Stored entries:
# # # #
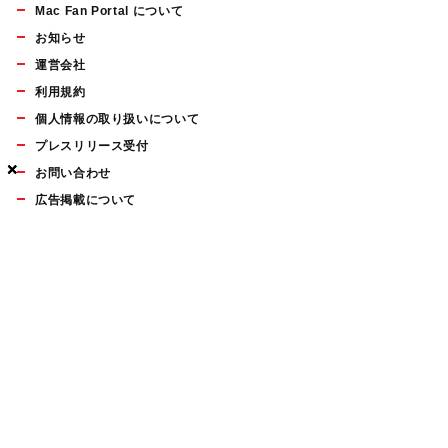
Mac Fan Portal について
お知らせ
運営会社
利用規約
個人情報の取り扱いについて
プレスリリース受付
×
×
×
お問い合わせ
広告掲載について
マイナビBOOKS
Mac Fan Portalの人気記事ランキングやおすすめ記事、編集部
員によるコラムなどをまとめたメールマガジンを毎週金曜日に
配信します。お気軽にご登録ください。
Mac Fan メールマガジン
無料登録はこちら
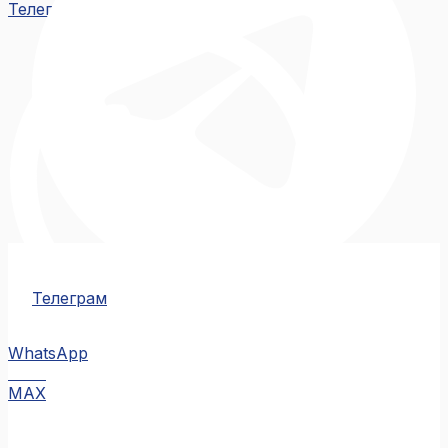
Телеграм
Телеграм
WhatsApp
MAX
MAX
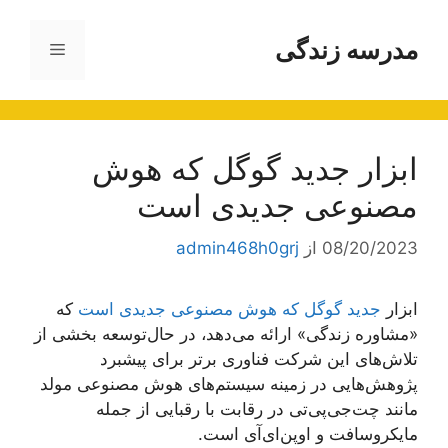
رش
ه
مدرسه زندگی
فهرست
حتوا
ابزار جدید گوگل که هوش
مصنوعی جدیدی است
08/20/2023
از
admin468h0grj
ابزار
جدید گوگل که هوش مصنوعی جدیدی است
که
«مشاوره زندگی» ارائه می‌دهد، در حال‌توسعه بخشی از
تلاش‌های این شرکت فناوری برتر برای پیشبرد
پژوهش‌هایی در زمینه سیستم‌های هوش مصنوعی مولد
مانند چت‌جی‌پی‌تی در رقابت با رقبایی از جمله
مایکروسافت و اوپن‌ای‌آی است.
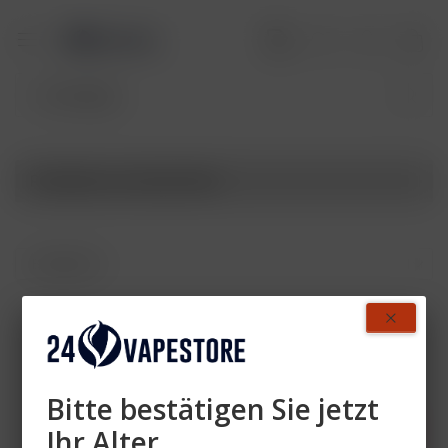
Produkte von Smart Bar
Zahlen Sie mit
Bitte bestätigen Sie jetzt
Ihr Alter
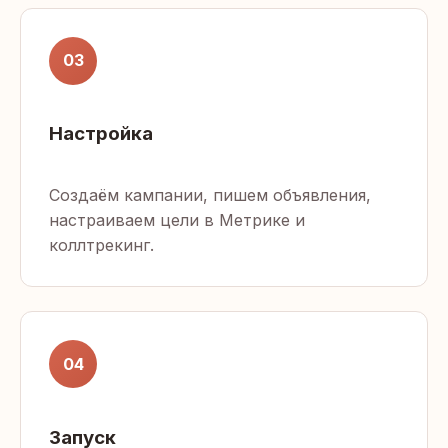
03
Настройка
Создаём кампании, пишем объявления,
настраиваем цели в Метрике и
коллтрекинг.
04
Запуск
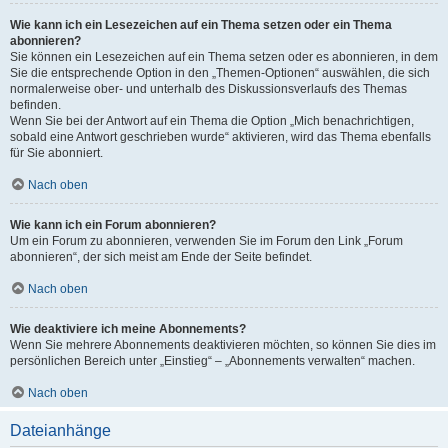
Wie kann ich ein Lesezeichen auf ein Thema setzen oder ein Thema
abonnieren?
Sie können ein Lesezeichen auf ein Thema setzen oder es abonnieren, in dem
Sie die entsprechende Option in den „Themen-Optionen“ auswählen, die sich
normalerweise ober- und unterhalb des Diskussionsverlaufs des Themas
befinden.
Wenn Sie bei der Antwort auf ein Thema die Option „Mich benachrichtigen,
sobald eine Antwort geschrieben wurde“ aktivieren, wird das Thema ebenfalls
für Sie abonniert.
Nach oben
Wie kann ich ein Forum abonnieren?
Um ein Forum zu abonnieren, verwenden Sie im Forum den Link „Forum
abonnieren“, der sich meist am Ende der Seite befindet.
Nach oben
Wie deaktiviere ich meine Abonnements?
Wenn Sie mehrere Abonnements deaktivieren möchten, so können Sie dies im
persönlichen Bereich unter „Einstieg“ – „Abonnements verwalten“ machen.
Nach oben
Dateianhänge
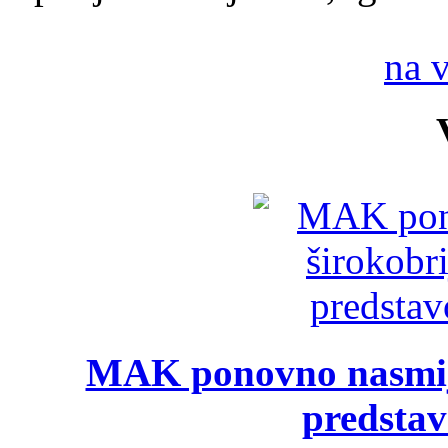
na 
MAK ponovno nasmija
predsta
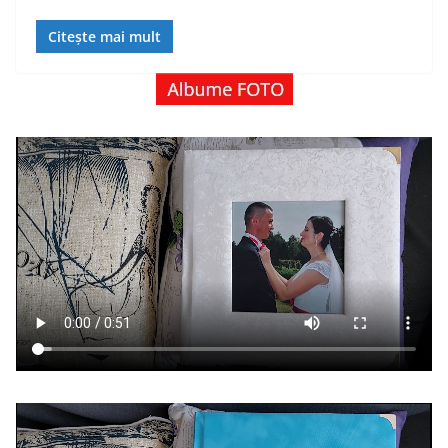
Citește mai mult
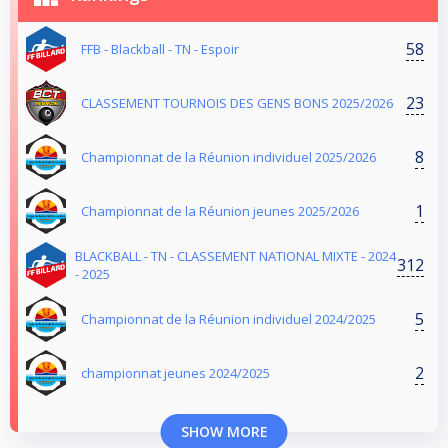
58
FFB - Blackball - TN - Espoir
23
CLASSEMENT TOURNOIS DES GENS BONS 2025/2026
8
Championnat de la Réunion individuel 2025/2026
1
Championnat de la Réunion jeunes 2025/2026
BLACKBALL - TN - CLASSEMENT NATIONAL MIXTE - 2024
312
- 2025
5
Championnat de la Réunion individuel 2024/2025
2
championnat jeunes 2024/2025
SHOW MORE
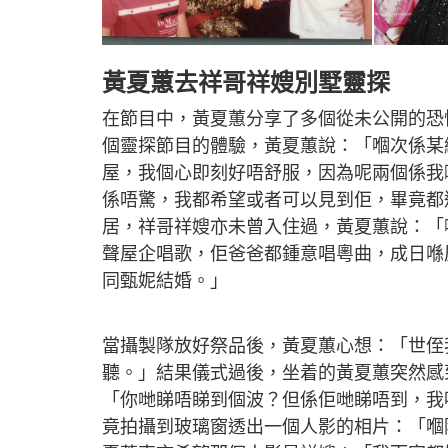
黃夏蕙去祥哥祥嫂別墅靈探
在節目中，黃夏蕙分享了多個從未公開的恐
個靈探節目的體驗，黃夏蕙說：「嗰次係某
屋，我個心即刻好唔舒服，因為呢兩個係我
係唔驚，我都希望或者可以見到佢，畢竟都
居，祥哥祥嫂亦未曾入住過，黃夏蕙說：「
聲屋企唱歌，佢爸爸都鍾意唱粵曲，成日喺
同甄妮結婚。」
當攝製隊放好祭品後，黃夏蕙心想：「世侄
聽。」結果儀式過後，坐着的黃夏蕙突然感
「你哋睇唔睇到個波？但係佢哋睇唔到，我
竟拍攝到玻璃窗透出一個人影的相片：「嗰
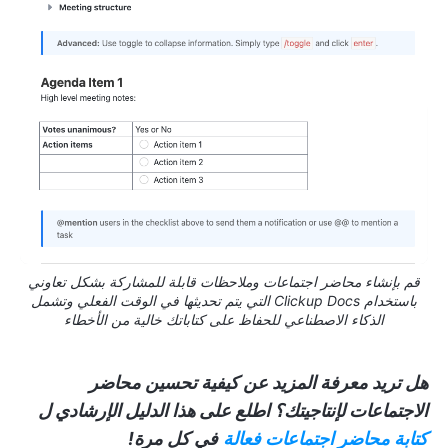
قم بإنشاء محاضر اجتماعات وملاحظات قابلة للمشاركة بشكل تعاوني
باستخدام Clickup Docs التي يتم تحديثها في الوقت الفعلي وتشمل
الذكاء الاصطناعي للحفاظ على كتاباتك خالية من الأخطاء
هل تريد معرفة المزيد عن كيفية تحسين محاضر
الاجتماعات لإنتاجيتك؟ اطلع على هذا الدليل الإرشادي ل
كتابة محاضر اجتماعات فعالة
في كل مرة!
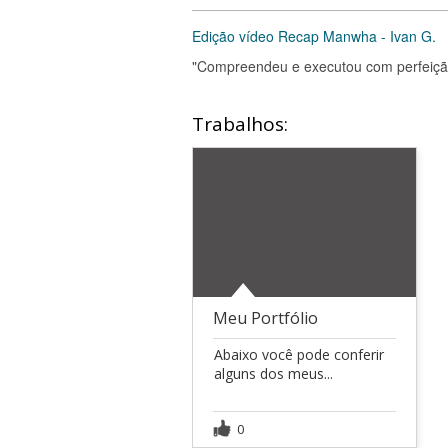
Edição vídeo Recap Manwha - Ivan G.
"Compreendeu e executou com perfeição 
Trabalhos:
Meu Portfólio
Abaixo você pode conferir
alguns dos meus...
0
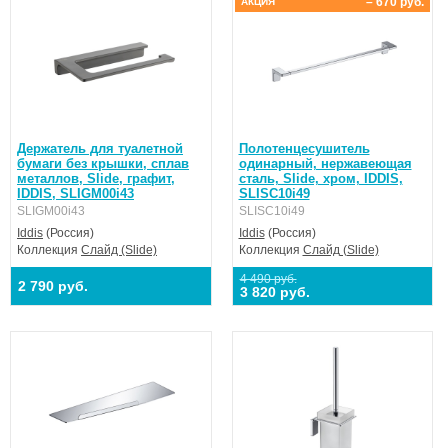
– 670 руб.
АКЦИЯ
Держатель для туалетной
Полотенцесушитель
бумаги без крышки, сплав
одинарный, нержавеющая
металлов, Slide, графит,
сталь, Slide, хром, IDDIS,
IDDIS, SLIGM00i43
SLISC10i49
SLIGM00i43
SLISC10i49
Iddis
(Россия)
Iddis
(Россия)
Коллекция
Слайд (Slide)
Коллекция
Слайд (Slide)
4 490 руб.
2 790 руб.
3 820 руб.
# # # #
# Problem to work on:
Repeat the data exactly, dropping every picture it holds.

# Answer section:
Mac Fan Portal について
お知らせ
運営会社
利用規約
個人情報の取り扱いについて
プレスリリース受付
×
×
×
お問い合わせ
広告掲載について
マイナビBOOKS
Mac Fan Portalの人気記事ランキングやおすすめ記事、編集部
員によるコラムなどをまとめたメールマガジンを毎週金曜日に
配信します。お気軽にご登録ください。
Mac Fan メールマガジン
無料登録はこちら
Телеграм
Телеграм
WhatsApp
MAX
MAX
رش
ه
مدرسه زندگی
فهرست
حتوا
ابزار جدید گوگل که هوش
مصنوعی جدیدی است
08/20/2023
از
admin468h0grj
ابزار
جدید گوگل که هوش مصنوعی جدیدی است
که
«مشاوره زندگی» ارائه می‌دهد، در حال‌توسعه بخشی از
تلاش‌های این شرکت فناوری برتر برای پیشبرد
پژوهش‌هایی در زمینه سیستم‌های هوش مصنوعی مولد
مانند چت‌جی‌پی‌تی در رقابت با رقبایی از جمله
مایکروسافت و اوپن‌ای‌آی است.
Produkte von Smart Bar
Zahlen Sie mit
Bitte bestätigen Sie jetzt
Ihr Alter
03
Настройка
Создаём кампании, пишем объявления,
настраиваем цели в Метрике и
коллтрекинг.
04
Запуск
Wie kann ich ein Lesezeichen auf ein Thema setzen oder ein Thema
abonnieren?
Sie können ein Lesezeichen auf ein Thema setzen oder es abonnieren, in dem
Sie die entsprechende Option in den „Themen-Optionen“ auswählen, die sich
normalerweise ober- und unterhalb des Diskussionsverlaufs des Themas
befinden.
Wenn Sie bei der Antwort auf ein Thema die Option „Mich benachrichtigen,
sobald eine Antwort geschrieben wurde“ aktivieren, wird das Thema ebenfalls
für Sie abonniert.
Nach oben
Wie kann ich ein Forum abonnieren?
Um ein Forum zu abonnieren, verwenden Sie im Forum den Link „Forum
abonnieren“, der sich meist am Ende der Seite befindet.
Nach oben
Wie deaktiviere ich meine Abonnements?
Wenn Sie mehrere Abonnements deaktivieren möchten, so können Sie dies im
persönlichen Bereich unter „Einstieg“ – „Abonnements verwalten“ machen.
Nach oben
Dateianhänge
na 
MAK ponovno nasmija
predsta
Citește mai mult
58
FFB - Blackball - TN - Espoir
23
CLASSEMENT TOURNOIS DES GENS BONS 2025/2026
8
Championnat de la Réunion individuel 2025/2026
1
Championnat de la Réunion jeunes 2025/2026
BLACKBALL - TN - CLASSEMENT NATIONAL MIXTE - 2024
312
- 2025
5
Championnat de la Réunion individuel 2024/2025
2
championnat jeunes 2024/2025
SHOW MORE
黃夏蕙去祥哥祥嫂別墅靈探
在節目中，黃夏蕙分享了多個從未公開的恐
個靈探節目的體驗，黃夏蕙說：「嗰次係某
屋，我個心即刻好唔舒服，因為呢兩個係我
係唔驚，我都希望或者可以見到佢，畢竟都
居，祥哥祥嫂亦未曾入住過，黃夏蕙說：「
聲屋企唱歌，佢爸爸都鍾意唱粵曲，成日喺
同甄妮結婚。」
當攝製隊放好祭品後，黃夏蕙心想：「世侄
聽。」結果儀式過後，坐着的黃夏蕙突然感
「你哋睇唔睇到個波？但係佢哋睇唔到，我
竟拍攝到玻璃窗透出一個人影的相片：「嗰
قم بإنشاء محاضر اجتماعات وملاحظات قابلة للمشاركة بشكل تعاوني
باستخدام Clickup Docs التي يتم تحديثها في الوقت الفعلي وتشمل
الذكاء الاصطناعي للحفاظ على كتاباتك خالية من الأخطاء
هل تريد معرفة المزيد عن كيفية تحسين محاضر
الاجتماعات لإنتاجيتك؟ اطلع على هذا الدليل الإرشادي ل
كتابة محاضر اجتماعات فعالة
في كل مرة!
Edição vídeo Recap Manwha - Ivan G.
"Compreendeu e executou com perfeição 
Trabalhos:
Meu Portfólio
Abaixo você pode conferir
alguns dos meus...
0
– 670 руб.
АКЦИЯ
Держатель для туалетной
Полотенцесушитель
бумаги без крышки, сплав
одинарный, нержавеющая
металлов, Slide, графит,
сталь, Slide, хром, IDDIS,
IDDIS, SLIGM00i43
SLISC10i49
SLIGM00i43
SLISC10i49
Iddis
(Россия)
Iddis
(Россия)
Коллекция
Слайд (Slide)
Коллекция
Слайд (Slide)
4 490 руб.
2 790 руб.
3 820 руб.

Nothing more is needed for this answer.